The present invention addresses these and other drawbacks in the art by providing a small positive displacement pump below the fluid interface in a low volume oil well. The system includes at least a pair of sensors in a sensor array that is positioned above the pump and near the fluid interface to unambiguously determine liquid level. By maintaining the pumping rate of the positive displacement pump below that required to lower the liquid level to the pump, the pump will not unload and pump power requirements are reduced to a nearly constant low rate. In addition, the pump off control function is accomplished by a microprocessor which is mounted adjacent to the downhole sensor array. This location allows simple direct control of the downhole electric motor and eliminates the requirement that a control element be placed on the surface far from the pump.
It is therefore an object of the present invention to reduce the cost of producing liquids from low volume wells. In accordance with this invention, fluids such as water and/or oil and/or natural gas are produced out of the well within a substantially annular space between a conduit typically formed from a string of production tubulars and the power delivery cable. The power delivery cable is included in an armored wireline and provides power to the pump, the pump off controller, and the sensors.
In high volume wells typically pumped using centrifugal pumps, electrical power is provided to the downhole motor via electrical cable suspended in the annulus between the production tubing and the well casing. This arrangement is advantageous for two reasons. First, the production tubing is typically assembled in joints approximately 30 feet in length. It is more convenient to pass the cable into the well from a continuous spool when installing the production tubular than to install the cable within the production tubular by pulling the entire length of cable through each joint of the production tubular string during installation. Second, the rate of production of fluid from wells pumped using downhole centrifugal pumps is sufficiently high that the flow of fluid from the well is turbulent from the exit of the pump to the surface. With this flow velocity, friction on a cable suspended within the production tubular is significant and will result in vibration and destruction of the connecting power cable. Installation of power connections at multiple positions within the production tubular have been attempted without commercial success due to compounding of the potential for failure with each of multiple connections.

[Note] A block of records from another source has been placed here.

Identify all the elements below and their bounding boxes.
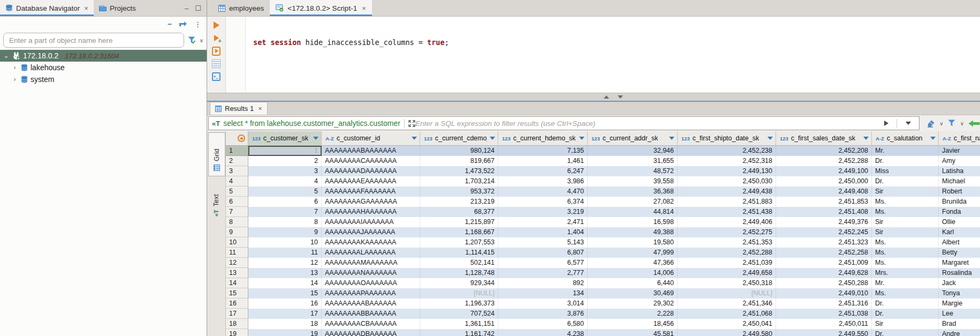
row-header[interactable]: 9 xyxy=(226,227,248,237)
grid-cell[interactable]: 2,452,258 xyxy=(776,248,872,258)
grid-cell[interactable]: AAAAAAAAMAAAAAAA xyxy=(322,258,420,268)
grid-cell[interactable]: Rosalinda xyxy=(939,268,980,278)
row-header[interactable]: 17 xyxy=(226,309,248,319)
grid-cell[interactable]: 48,572 xyxy=(588,166,678,176)
grid-cell[interactable]: 707,524 xyxy=(420,309,498,319)
grid-cell[interactable]: 2,452,208 xyxy=(776,146,872,156)
sort-dropdown-icon[interactable] xyxy=(930,137,936,140)
table-row[interactable]: 1818AAAAAAAACBAAAAAA1,361,1516,58018,456… xyxy=(226,319,980,329)
grid-cell[interactable]: Brad xyxy=(939,319,980,329)
table-row[interactable]: 1414AAAAAAAAOAAAAAAA929,3448926,4402,450… xyxy=(226,278,980,288)
grid-cell[interactable]: 5,143 xyxy=(498,237,588,248)
table-row[interactable]: 66AAAAAAAAGAAAAAAA213,2196,37427,0822,45… xyxy=(226,197,980,207)
row-header[interactable]: 8 xyxy=(226,217,248,227)
grid-cell[interactable]: 2,451,009 xyxy=(776,258,872,268)
custom-filter-funnel-icon[interactable] xyxy=(948,120,956,127)
grid-cell[interactable]: AAAAAAAADAAAAAAA xyxy=(322,166,420,176)
grid-cell[interactable]: 2,451,316 xyxy=(776,298,872,309)
minimize-icon[interactable]: – xyxy=(185,4,188,12)
grid-cell[interactable]: Ms. xyxy=(872,288,939,298)
grid-cell[interactable]: 6,374 xyxy=(498,197,588,207)
grid-cell[interactable]: Margie xyxy=(939,298,980,309)
execute-statement-button[interactable] xyxy=(212,21,221,29)
grid-cell[interactable]: 2,451,438 xyxy=(678,207,776,217)
grid-cell[interactable]: Mr. xyxy=(872,146,939,156)
grid-cell[interactable]: AAAAAAAABAAAAAAA xyxy=(322,146,420,156)
grid-cell[interactable]: Ollie xyxy=(939,217,980,227)
grid-cell[interactable]: 1,207,553 xyxy=(420,237,498,248)
close-icon[interactable]: × xyxy=(362,4,366,12)
clear-filter-eraser-icon[interactable] xyxy=(925,120,935,128)
grid-cell[interactable]: 3,876 xyxy=(498,309,588,319)
grid-cell[interactable]: 2,452,288 xyxy=(776,156,872,166)
row-header[interactable]: 13 xyxy=(226,268,248,278)
grid-cell[interactable]: 2,452,318 xyxy=(678,156,776,166)
table-row[interactable]: 88AAAAAAAAIAAAAAAA1,215,8972,47116,5982,… xyxy=(226,217,980,227)
grid-cell[interactable]: 2,449,406 xyxy=(678,217,776,227)
grid-cell[interactable]: Dr. xyxy=(872,156,939,166)
close-icon[interactable]: × xyxy=(258,104,262,113)
table-row[interactable]: 1717AAAAAAAABBAAAAAA707,5243,8762,2282,4… xyxy=(226,309,980,319)
grid-cell[interactable]: 32,946 xyxy=(588,146,678,156)
expander-icon[interactable]: › xyxy=(11,64,18,71)
tree-item-system[interactable]: › system xyxy=(0,73,207,85)
grid-cell[interactable]: 1,473,522 xyxy=(420,166,498,176)
grid-cell[interactable]: Miss xyxy=(872,166,939,176)
grid-cell[interactable]: 13 xyxy=(248,268,322,278)
column-header-c_first_sales_date_sk[interactable]: 123c_first_sales_date_sk xyxy=(776,131,872,145)
row-header[interactable]: 1 xyxy=(226,146,248,156)
grid-cell[interactable]: Mr. xyxy=(872,278,939,288)
grid-cell[interactable]: Ms. xyxy=(872,207,939,217)
grid-cell[interactable]: 1,196,373 xyxy=(420,298,498,309)
grid-cell[interactable]: 2,450,318 xyxy=(678,278,776,288)
grid-cell[interactable]: Fonda xyxy=(939,207,980,217)
column-header-c_salutation[interactable]: A-Zc_salutation xyxy=(872,131,939,145)
tab-script-1[interactable]: <172.18.0.2> Script-1 × xyxy=(270,0,371,16)
grid-cell[interactable]: 27,082 xyxy=(588,197,678,207)
grid-cell[interactable]: 2,450,011 xyxy=(776,319,872,329)
tree-item-connection[interactable]: ⌄ 172.18.0.2 172.18.0.2:31604 xyxy=(0,50,207,62)
grid-cell[interactable]: 12 xyxy=(248,258,322,268)
row-header[interactable]: 10 xyxy=(226,237,248,248)
grid-cell[interactable]: Sir xyxy=(872,319,939,329)
grid-cell[interactable]: 6 xyxy=(248,197,322,207)
table-row[interactable]: 77AAAAAAAAHAAAAAAA68,3773,21944,8142,451… xyxy=(226,207,980,217)
grid-cell[interactable]: 2,450,041 xyxy=(678,319,776,329)
sort-dropdown-icon[interactable] xyxy=(490,137,495,140)
filter-funnel-icon[interactable] xyxy=(188,36,196,44)
grid-cell[interactable]: AAAAAAAAABAAAAAA xyxy=(322,298,420,309)
maximize-icon[interactable]: ☐ xyxy=(195,4,201,12)
grid-cell[interactable]: 5 xyxy=(248,186,322,197)
grid-cell[interactable]: Javier xyxy=(939,146,980,156)
column-header-c_current_hdemo_sk[interactable]: 123c_current_hdemo_sk xyxy=(498,131,588,145)
sql-code-area[interactable]: set session hide_inaccessible_columns = … xyxy=(246,17,980,93)
grid-cell[interactable]: 2,451,353 xyxy=(678,237,776,248)
sort-dropdown-icon[interactable] xyxy=(412,137,417,140)
table-row[interactable]: 1212AAAAAAAAMAAAAAAA502,1416,57747,3662,… xyxy=(226,258,980,268)
column-header-c_current_addr_sk[interactable]: 123c_current_addr_sk xyxy=(588,131,678,145)
grid-cell[interactable]: 819,667 xyxy=(420,156,498,166)
grid-cell[interactable]: 2,471 xyxy=(498,217,588,227)
table-row[interactable]: 1616AAAAAAAAABAAAAAA1,196,3733,01429,302… xyxy=(226,298,980,309)
grid-cell[interactable]: 2,452,275 xyxy=(678,227,776,237)
row-header[interactable]: 18 xyxy=(226,319,248,329)
tree-item-lakehouse[interactable]: › lakehouse xyxy=(0,62,207,73)
grid-cell[interactable]: 2,449,130 xyxy=(678,166,776,176)
grid-cell[interactable]: 2,451,408 xyxy=(776,207,872,217)
sort-dropdown-icon[interactable] xyxy=(669,137,674,140)
grid-cell[interactable]: 18,456 xyxy=(588,319,678,329)
tab-database-navigator[interactable]: Database Navigator × xyxy=(0,0,94,16)
grid-cell[interactable]: AAAAAAAAIAAAAAAA xyxy=(322,217,420,227)
grid-cell[interactable]: 44,814 xyxy=(588,207,678,217)
grid-cell[interactable]: Ms. xyxy=(872,248,939,258)
table-row[interactable]: 44AAAAAAAAEAAAAAAA1,703,2143,98639,5582,… xyxy=(226,176,980,186)
row-header[interactable]: 6 xyxy=(226,197,248,207)
grid-cell[interactable]: 31,655 xyxy=(588,156,678,166)
grid-cell[interactable]: 47,999 xyxy=(588,248,678,258)
grid-cell[interactable]: 2,451,039 xyxy=(678,258,776,268)
grid-cell[interactable]: AAAAAAAACAAAAAAA xyxy=(322,156,420,166)
apply-filter-icon[interactable] xyxy=(884,121,888,126)
grid-cell[interactable]: 2,451,883 xyxy=(678,197,776,207)
row-header[interactable]: 2 xyxy=(226,156,248,166)
expander-icon[interactable]: › xyxy=(11,76,18,83)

It is therefore another object of the present invention to provide low cost installation of an oil pumping system that is compatible with existing hardware. This means using existing well production tubulars and a way to the power cable into a tubing string without the laborious task of threading cable through each joint before installing the joint into the well. To this end, a single “wet connect” of the type typically used in connection of instrument packages during directional well drilling applications is used to make a single downhole connection to the pump and sensor assembly using a cable suspended within the production tubular. Because the system of the invention is intended to support low production rates, the velocities obtained by pump fluids are typically very low, typically less than 0.25 ft/sec. At these rates, viscous fluids of the type this invention addresses approach ‘creep flow’ and friction at the surface of the production tubular or at the surface of the power cable is minimal and therefore, so is the tendency for vibrational failure of the power cable.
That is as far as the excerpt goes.